The importance of reliable self-assessment of the quality of one’s own cognitive performance is widely acknowledged (Dunning, Heath, & Suls, 2004). One of the most studied inferential cues underlying self-assessment, or metacognitive monitoring, is fluency (for reviews, see Alter & Oppenheimer, 2009; Schwarz, 2004). Fluency is often a valid cue that shows an inverse relationship with both likelihood of success and metacognitive judgment (Benjamin & Bjork, 1996).

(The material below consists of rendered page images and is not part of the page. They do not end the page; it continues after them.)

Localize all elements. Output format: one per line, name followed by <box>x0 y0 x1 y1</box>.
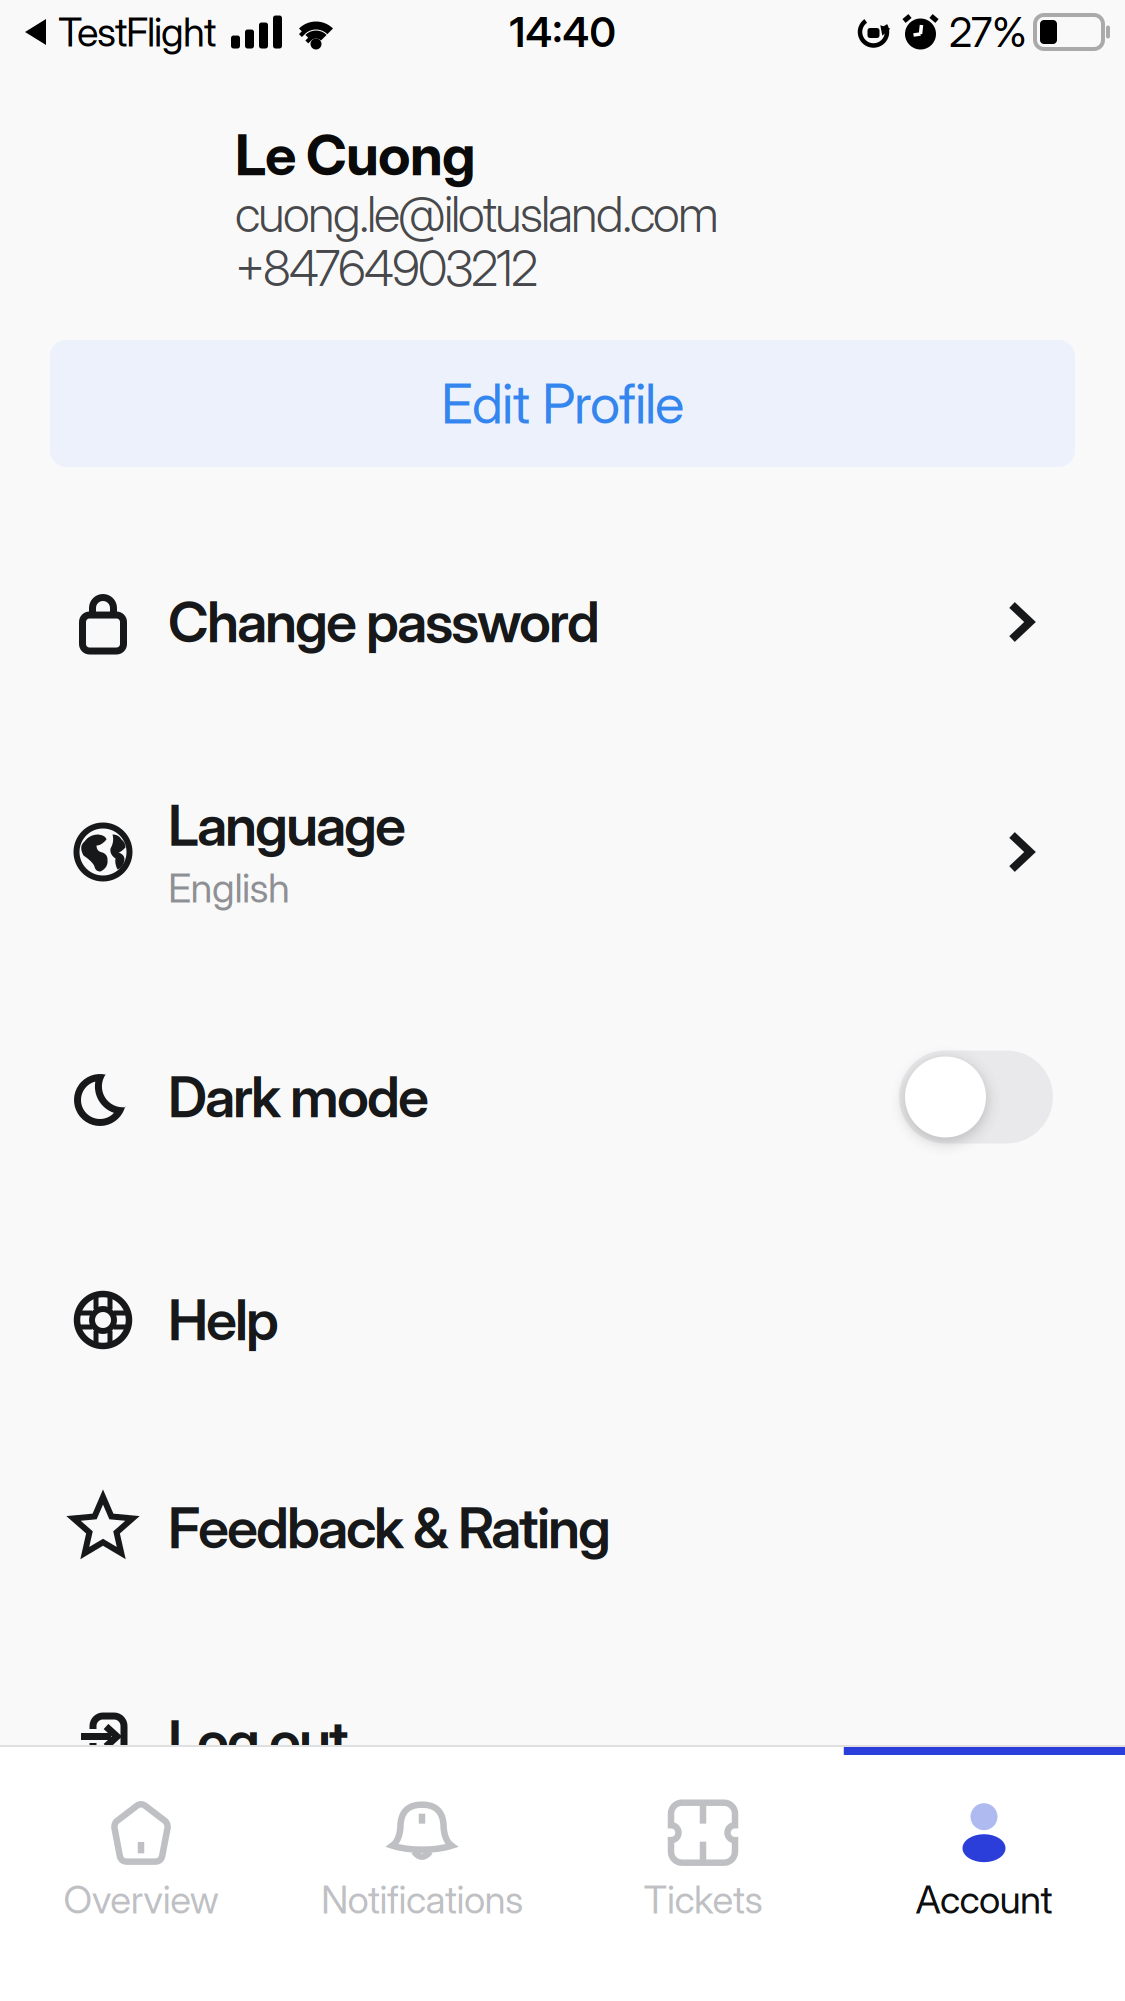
staticText: cuong.le@ilotusland.com <box>235 185 719 243</box>
staticText: Edit Profile <box>441 371 684 436</box>
button[interactable]: Edit Profile <box>50 340 1075 467</box>
button[interactable]: Tickets <box>562 1772 844 1952</box>
button[interactable]: Log out <box>0 1661 1125 1821</box>
button[interactable]: Help <box>0 1240 1125 1400</box>
staticText: Change password <box>168 589 600 655</box>
button[interactable]: Account <box>844 1772 1124 1952</box>
staticText: Notifications <box>321 1877 523 1922</box>
button[interactable]: Feedback & Rating <box>0 1448 1125 1608</box>
button[interactable]: Change password <box>0 542 1125 702</box>
staticText: 27% <box>949 8 1027 56</box>
button[interactable]: Notifications <box>282 1772 562 1952</box>
staticText: Feedback & Rating <box>168 1495 611 1561</box>
staticText: 14:40 <box>510 8 616 56</box>
staticText: Overview <box>63 1877 219 1922</box>
staticText: Language <box>168 792 406 858</box>
button[interactable]: Dark mode <box>899 1050 1053 1144</box>
staticText: Help <box>168 1287 279 1353</box>
staticText: English <box>168 864 290 912</box>
staticText: Dark mode <box>168 1064 429 1130</box>
staticText: TestFlight <box>58 8 216 56</box>
button[interactable]: Language <box>0 772 1125 932</box>
staticText: Account <box>916 1877 1052 1922</box>
staticText: Tickets <box>644 1877 762 1922</box>
staticText: Log out <box>168 1708 349 1774</box>
staticText: +84764903212 <box>235 239 538 297</box>
button[interactable]: Overview <box>0 1772 282 1952</box>
staticText: Le Cuong <box>235 122 475 188</box>
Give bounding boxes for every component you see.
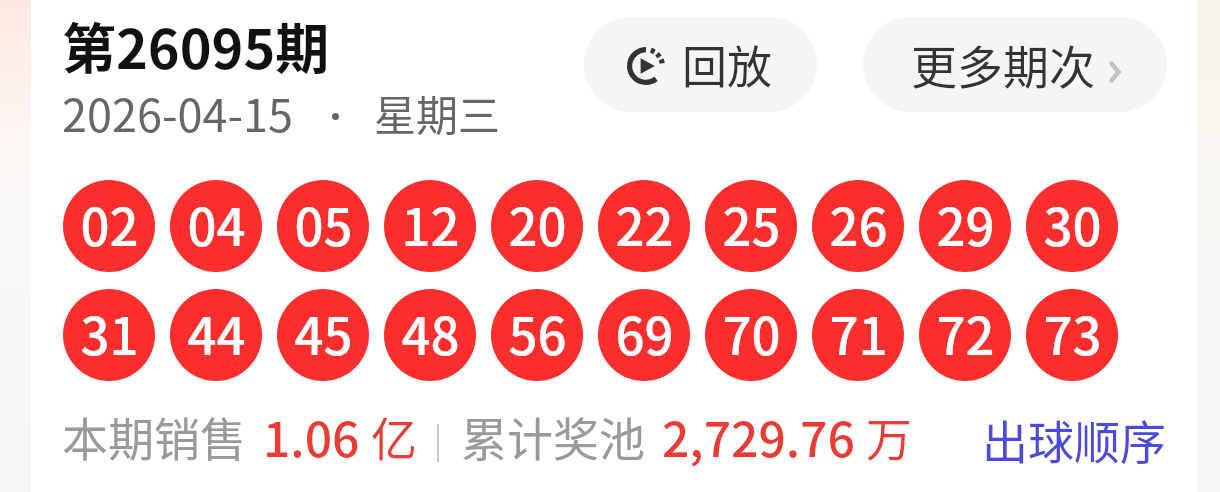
staticText: 70 <box>722 296 781 370</box>
button[interactable]: 25 <box>705 180 797 272</box>
button[interactable]: 73 <box>1026 289 1118 381</box>
button[interactable]: 72 <box>919 289 1011 381</box>
staticText: 万 <box>866 403 912 470</box>
button[interactable]: 04 <box>170 180 262 272</box>
button[interactable]: 30 <box>1026 180 1118 272</box>
staticText: 2026-04-15 <box>62 80 294 145</box>
button[interactable]: 22 <box>598 180 690 272</box>
staticText: 12 <box>401 187 460 261</box>
button[interactable]: 48 <box>384 289 476 381</box>
button[interactable]: 出球顺序 <box>962 392 1186 487</box>
staticText: 45 <box>294 296 353 370</box>
button[interactable]: 71 <box>812 289 904 381</box>
staticText: 04 <box>187 187 246 261</box>
button[interactable]: 05 <box>277 180 369 272</box>
button[interactable]: 26 <box>812 180 904 272</box>
button[interactable]: 56 <box>491 289 583 381</box>
staticText: 回放 <box>682 32 773 97</box>
staticText: 出球顺序 <box>982 406 1166 473</box>
button[interactable]: 12 <box>384 180 476 272</box>
staticText: 71 <box>829 296 888 370</box>
staticText: 第26095期 <box>62 6 330 84</box>
staticText: 48 <box>401 296 460 370</box>
staticText: 31 <box>80 296 139 370</box>
staticText: 73 <box>1043 296 1102 370</box>
button[interactable]: 29 <box>919 180 1011 272</box>
other: More draws <box>1109 61 1121 83</box>
staticText: 1.06 <box>263 401 360 471</box>
staticText: 72 <box>936 296 995 370</box>
staticText: 69 <box>615 296 674 370</box>
staticText: 56 <box>508 296 567 370</box>
staticText: 05 <box>294 187 353 261</box>
button[interactable]: 44 <box>170 289 262 381</box>
staticText: 2,729.76 <box>662 401 855 471</box>
button[interactable]: 70 <box>705 289 797 381</box>
button[interactable]: 02 <box>63 180 155 272</box>
button[interactable]: 31 <box>63 289 155 381</box>
staticText: 44 <box>187 296 246 370</box>
staticText: 累计奖池 <box>461 403 645 470</box>
button[interactable]: 45 <box>277 289 369 381</box>
staticText: 26 <box>829 187 888 261</box>
button[interactable]: 69 <box>598 289 690 381</box>
staticText: 亿 <box>371 403 417 470</box>
staticText: 02 <box>80 187 139 261</box>
staticText: 星期三 <box>374 82 501 143</box>
button[interactable]: Replay draw animation <box>584 17 817 112</box>
staticText: 30 <box>1043 187 1102 261</box>
staticText: 25 <box>722 187 781 261</box>
staticText: 更多期次 <box>911 31 1095 98</box>
staticText: 20 <box>508 187 567 261</box>
other: Replay draw animation <box>627 47 665 85</box>
button[interactable]: 20 <box>491 180 583 272</box>
button[interactable]: 更多期次 <box>863 17 1167 112</box>
staticText: 22 <box>615 187 674 261</box>
staticText: 29 <box>936 187 995 261</box>
staticText: 本期销售 <box>62 403 246 470</box>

Response latency is an indicator of fluency that has been found to have both objective and subjective validity (Hertwig, Herzog, Schooler, & Reimer, 2008). For example, when the task involves knowledge questions, answers retrieved quickly have a greater chance of being correct than those provided after a long memory search (e.g., Robinson, Johnson, & Herndon, 1997). In such tasks, the more one relies on response latency, the better the reliability of one’s subjective judgment (Koriat & Ackerman, 2010). Yet since fluency is an inferential cue, it can also be misleading. For example, Kelley and Lindsay (1993) found that prior exposure to potential answers to general-knowledge questions increased the speed, frequency, and confidence with which respondents gave those answers on a test, regardless of whether those potential answers were correct (see also Koriat, 2008).

The present research extends the study of response latency as a cue for confidence within the domain of problem solving, which is generally understudied within the metacognitive literature. Several studies have manipulated fluency in problem-solving tasks by using hard-to-read fonts or requiring participants to furrow their brows, but these did not directly measure response latency or confidence per solution (e.g., Alter, Oppenheimer, Epley, & Eyre, 2007). Thompson, Prowse Turner, and Pennycook (2011) measured latency in studies informed by dual-process theories, which differentiate between fast and intuitive reasoning processes (System 1 or Type I) and lengthy, deliberate, and more thorough reasoning processes (System 2 or Type II) (Evans, 2009; Kahneman, 2002; Stanovich, 2009). They asked participants to judge the validity of premises (e.g., “The car has stalled. Therefore it ran out of gas”) by providing the first answer that came to mind and their feeling of rightness (FOR) about it. Participants then reconsidered their answer and provided final confidence ratings. Quick initial solutions were accompanied by higher FORs than those produced more slowly, which suggests that fluency was a cue for FOR. In this study, no direct comparison was made between the latency–accuracy and the latency–FOR associations or between the latency–accuracy and the latency–confidence associations at the same point in time. However, both FOR and ultimate accuracy were inversely related to reconsideration time.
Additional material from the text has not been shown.